Let's be honest - I have no idea what you're talking about.

Are you trying to suggest that maps aren't a good reason for me to reject a product? That if I think that a map looks like it was computer-generated, I shouldn't pass on such a product? Sorry d00d... maps are an absolutely critical component in my RPG purchases. "A lot better reasons" indeed...

Needless to say - unless you clarify (eg. explanation of "style choice" and "quality" in the context of maps), I'm dismissing your comments entirely.


----------



## psyekl (Jul 7, 2004)

I have to agree with Arnwyn:  I won't buy a product if I don't like the maps, either, but only if the maps are a major part of the product.  I actually HATE the maps put out in many of Wizard's products, but they usually include a hand-drawn map that'll entice me buy it.  Examples:

1) "The Standing Stone" adventure module:  dry, unimaginative and disappointing story, but the maps are fantastic!! (cartography by Todd Gamble- drawn by hand)

2) "The Sunless Citadel" adventure module:  A somewhat simplistic story, but fun.  The dungeon maps are random (this is supposed to be a castle) and have a "technological feel", being drawn with a shadow as if they're hovering over the grid below.  The 3 mini-maps inside the front cover are excellent (once again, drawn by Todd Gamble).

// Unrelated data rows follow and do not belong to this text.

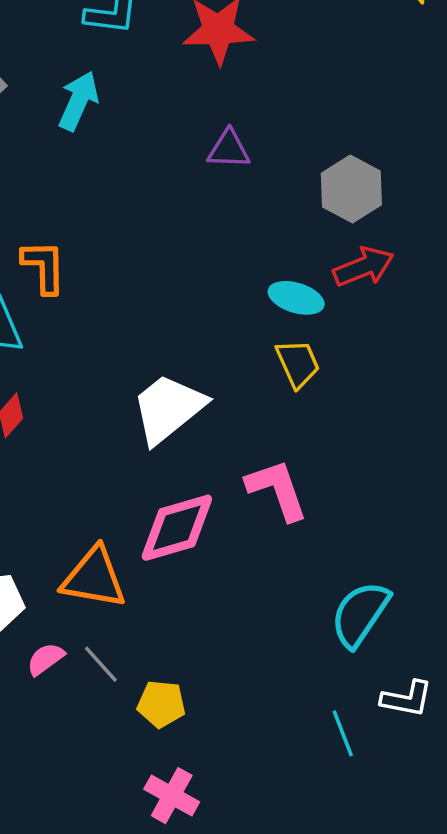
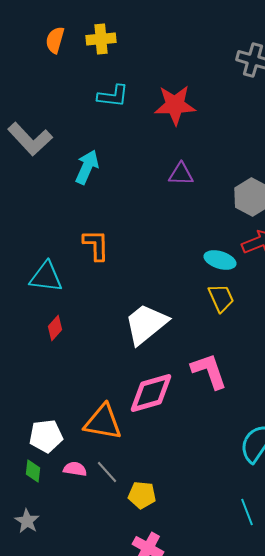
cyan arrow: (78, 101) -> (87, 167), moved
orange L-shape: (44, 267) -> (96, 245), moved
pink semicircle: (46, 659) -> (75, 469), turned 45

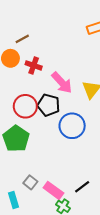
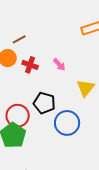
pink arrow: (62, 83) -> (59, 65), moved, size x0.6
red circle: (25, 106) -> (18, 116), moved

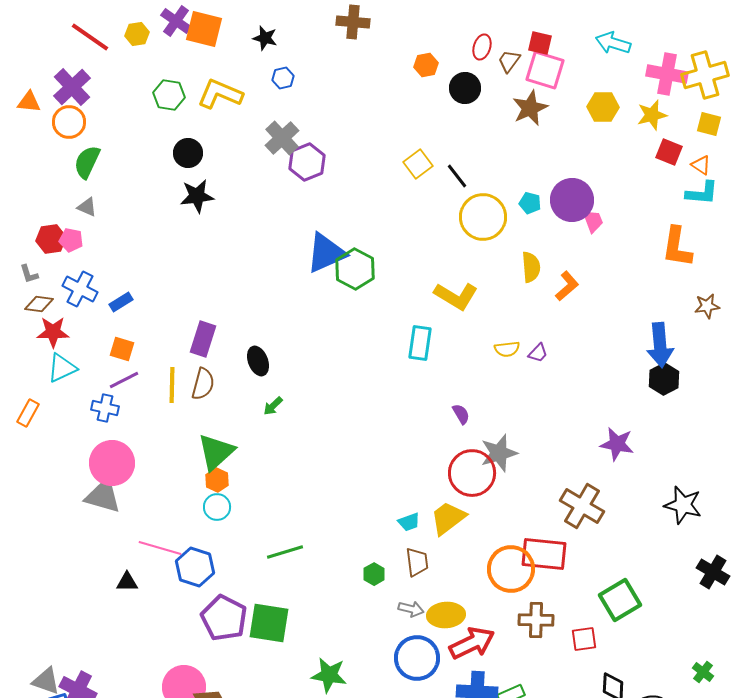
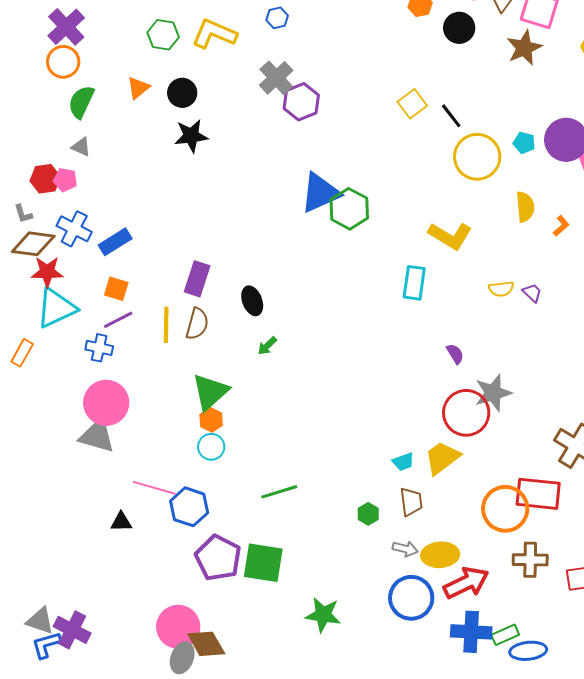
orange triangle: (29, 102) -> (138, 88), moved, turned -45
orange L-shape: (567, 286) -> (561, 226), size x0.7
blue rectangle: (121, 302) -> (115, 242), size x1.4
brown diamond: (39, 304) -> (33, 244), size x1.5
purple trapezoid: (538, 353) -> (532, 293), turned -90
cyan triangle: (62, 368) -> (56, 308), size x1.4

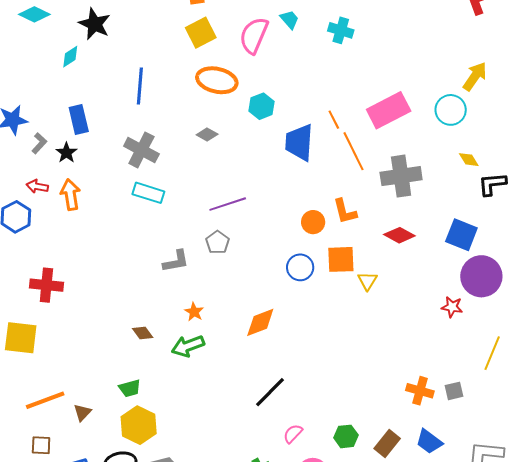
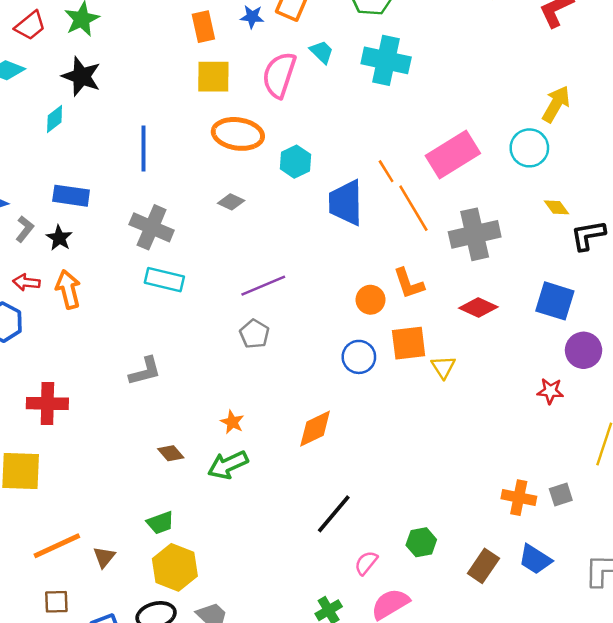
cyan cross: (341, 30) -> (386, 60), size x1.5
yellow square: (201, 33) -> (213, 77), turned 32
blue rectangle: (79, 119) -> (71, 196), turned -64
gray L-shape: (176, 261) -> (145, 371), moved
purple circle: (481, 276) -> (584, 350), size x0.7
green hexagon: (346, 436) -> (421, 542), moved

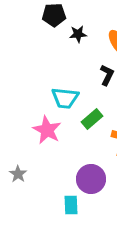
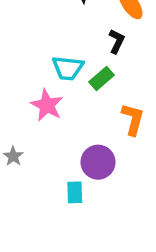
green rectangle: (92, 119) -> (101, 78), moved

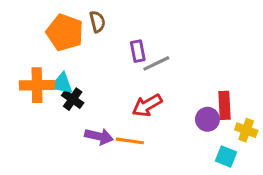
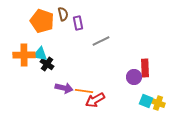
purple rectangle: (138, 51) -> (78, 23), moved
red arrow: (147, 105) -> (95, 100), moved
yellow cross: (246, 130) -> (158, 103), moved

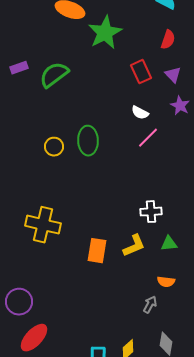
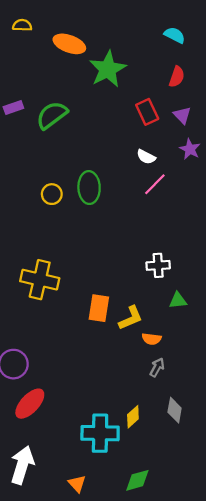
yellow L-shape: (134, 246) -> (131, 318), moved
orange semicircle: (166, 282) -> (152, 339), moved

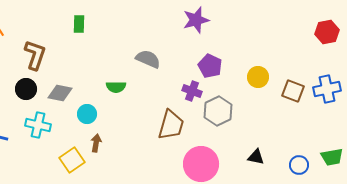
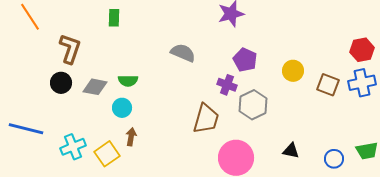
red hexagon: (327, 32) -> (362, 50), moved
green semicircle: (116, 87) -> (128, 81), moved
cyan cross: (38, 125) -> (73, 147), moved, turned -35

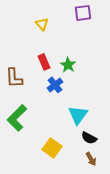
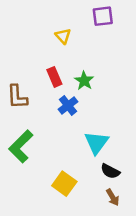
yellow triangle: (42, 24) -> (63, 36), moved

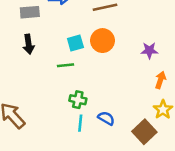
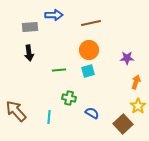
cyan square: (75, 43) -> (88, 71), moved
cyan line: (80, 123) -> (49, 117), moved

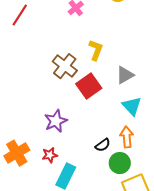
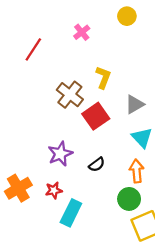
red line: (20, 15) -> (33, 49), moved
black semicircle: (103, 145) -> (97, 165), moved

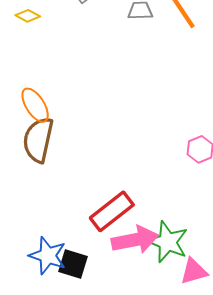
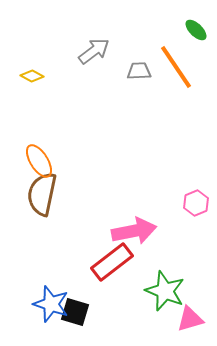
pink arrow: (135, 240) -> (134, 231), moved

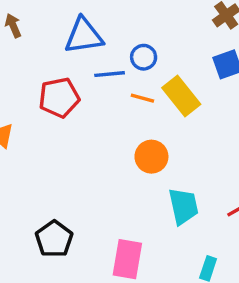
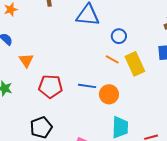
blue line: (110, 74) -> (87, 86), moved
red pentagon: (59, 98) -> (51, 86), moved

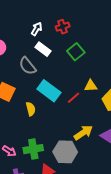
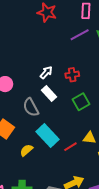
yellow semicircle: (31, 109) -> (26, 150), turned -128

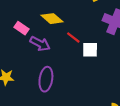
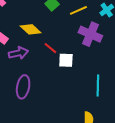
purple arrow: (40, 44) -> (18, 53), turned -42

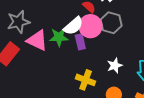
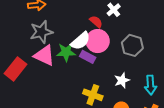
gray star: (18, 22) -> (41, 32), moved
gray hexagon: (111, 23) -> (132, 45), moved
purple rectangle: (80, 42) -> (88, 57), turned -49

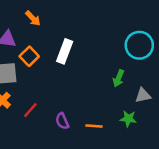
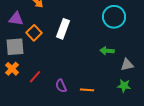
cyan circle: (139, 45) -> (114, 17), moved
green arrow: (118, 78) -> (107, 51), turned 72
green star: (128, 119) -> (124, 86), moved

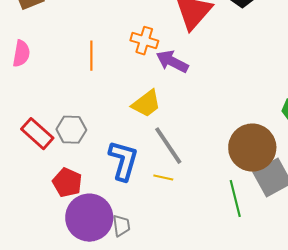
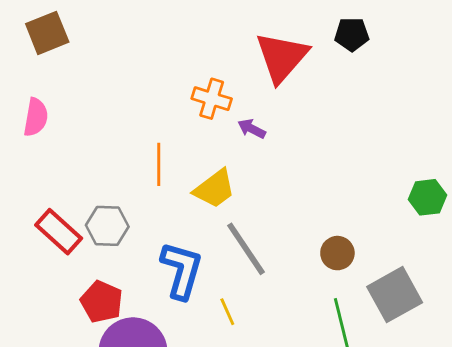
orange line: (91, 56) -> (159, 164), moved
purple arrow: (172, 62) -> (252, 129), size x0.6
brown circle: (252, 148) -> (337, 253), moved, size x0.5
yellow line: (163, 178) -> (227, 312), moved, turned 54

For a fantastic story and wonderful maps, try to get your hands on "Night's Dark Terror", an introductory Expert D&D module released back in 1986 by TSR for the Basic D&D system (remember those?) (written accross top: B10 <british flag>Special Basic/Expert Transition Module for Levels 2-4   9149).  All of the maps are hand-drawn, it includes a cardstock foldout filled with mini-maps for minor locations, and a poster-sized foldout printed with maps on BOTH SIDES.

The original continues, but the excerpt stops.